> [Task brief]: Print the data exactly. Omit the pictures.
━━━━━ Supplied data ━━━━━
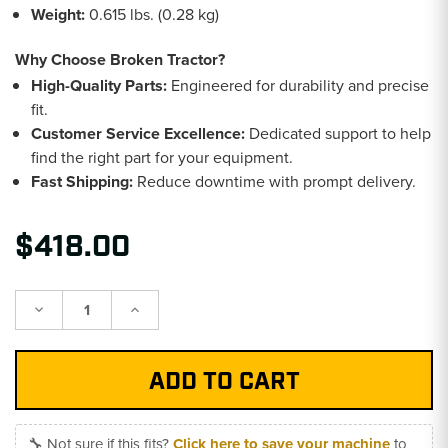
Weight:
0.615 lbs. (0.28 kg)
Why Choose Broken Tractor?
High-Quality Parts:
Engineered for durability and precise
fit.
Customer Service Excellence:
Dedicated support to help
find the right part for your equipment.
Fast Shipping:
Reduce downtime with prompt delivery.
$418.00
Decrease
Increase
Quantity:
Quantity:
🔧 Not sure if this fits?
Click here to save your machine
to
━━━━━
> [Reply]:
Weight:
0.615 lbs. (0.28 kg)
Why Choose Broken Tractor?
High-Quality Parts:
Engineered for durability and precise
fit.
Customer Service Excellence:
Dedicated support to help
find the right part for your equipment.
Fast Shipping:
Reduce downtime with prompt delivery.
$418.00
Decrease
Increase
Quantity:
Quantity:
🔧 Not sure if this fits?
Click here to save your machine
to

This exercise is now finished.